僕もさっそく確認してみます。ターミナルを立ち上げ39番サーバーに繋ぐ…確かに繋がりません。ただ40番〜42番は繋がりました。
「39番、ダメっぽいですね。ただ、40〜42番は繋がりました」と僕が言うと、先輩が「40番繋がらないよ」と。それに応じるように他の人が「さっきまで繋がっていたけれど41番、42番もダメだ…」と。

Eva maya

「39番から42番のサーバー、全台アクセスできません!!」

僕たちは一瞬焦りました。「いったいマシン室(の外の壁に置いたUNIXサーバー)で何が起こっているんだ……」と。

と言ってもゾンビ物のホラー映画では無いのでみんなで実際に行ってみる事に。
結果、一言で言うとマシンが異常な温度になったので強制的に落ちただけでした。通常、こういうサーバーはシステム内で温度管理がされており一定の温度を超えた場合、安全策として自分でシャットダウンを行うように作られています。勝手に電源が落ちるとデータが壊れるので「危ないから、そろそろ歯磨いて風呂入って寝ますわ」と言う行動を起こすように作られているのです。

ただ、今回は急激に温度が上がってしまいその猶予が無かったみたいです(それはそれで問題ですが)。39番から順番に死んでいったのは物理的に一番奥(部屋の隅で一番熱が篭るところ)から順番に死んでいったみたいです。一斉に全部死んだのならなんか分かるんですが1台ずつ落ちていく様に当時戦慄が走ったものです。

……ちなみに後日譚なのですが、とは言えマシン室は一杯ですぐに拡張できないため、UNIXサーバーが置いてある場所に応急プロジェクト部屋が作られ、扇風機と温度計が置かれる事になりました。ただ置いただけではまた同じような事が起こるのでそこに常勤するメンバー(1〜2名)を配置して仕事するという実にアナログな手法での対策。
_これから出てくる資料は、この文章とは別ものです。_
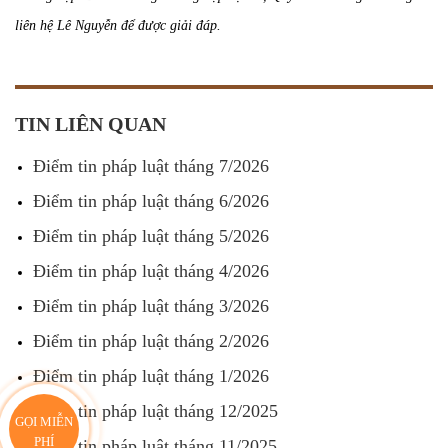
liên hệ Lê Nguyễn để được giải đáp.
TIN LIÊN QUAN
Điểm tin pháp luật tháng 7/2026
Điểm tin pháp luật tháng 6/2026
Điểm tin pháp luật tháng 5/2026
Điểm tin pháp luật tháng 4/2026
Điểm tin pháp luật tháng 3/2026
Điểm tin pháp luật tháng 2/2026
Điểm tin pháp luật tháng 1/2026
Điểm tin pháp luật tháng 12/2025
GỌI MIỄN
PHÍ
Điểm tin pháp luật tháng 11/2025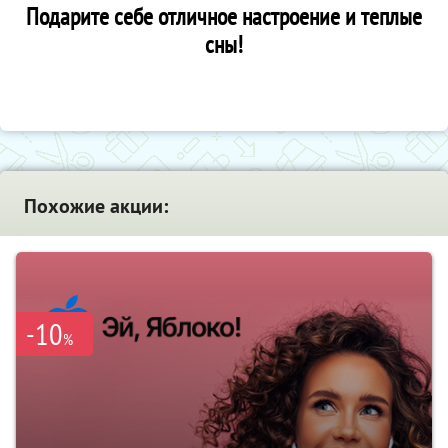
Подарите себе отличное настроение и теплые
сны!
Похожие акции:
-10
%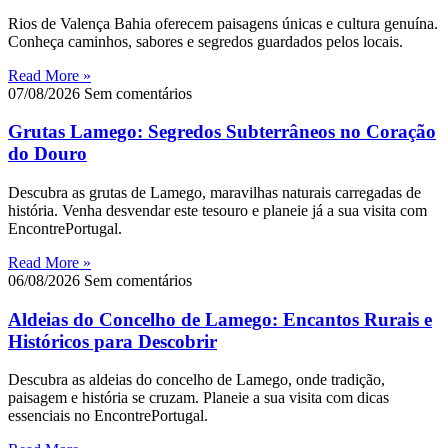
Rios de Valença Bahia oferecem paisagens únicas e cultura genuína.
Conheça caminhos, sabores e segredos guardados pelos locais.
Read More »
07/08/2026
Sem comentários
Grutas Lamego: Segredos Subterrâneos no Coração
do Douro
Descubra as grutas de Lamego, maravilhas naturais carregadas de
história. Venha desvendar este tesouro e planeie já a sua visita com
EncontrePortugal.
Read More »
06/08/2026
Sem comentários
Aldeias do Concelho de Lamego: Encantos Rurais e
Históricos para Descobrir
Descubra as aldeias do concelho de Lamego, onde tradição,
paisagem e história se cruzam. Planeie a sua visita com dicas
essenciais no EncontrePortugal.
たまにその部屋に仕事で行くと「あちー」と言いながら団扇を仰ぐメンバーがいるのでした。

ちなみに、実話です。
僕はデータ流出とか大規模システム障害の件があるのでクラウドも程々にと思う古い考えですが、オンプレはオンプレでシステム運用以外に、物理的な問題もあったりするのですよと言うお話でした。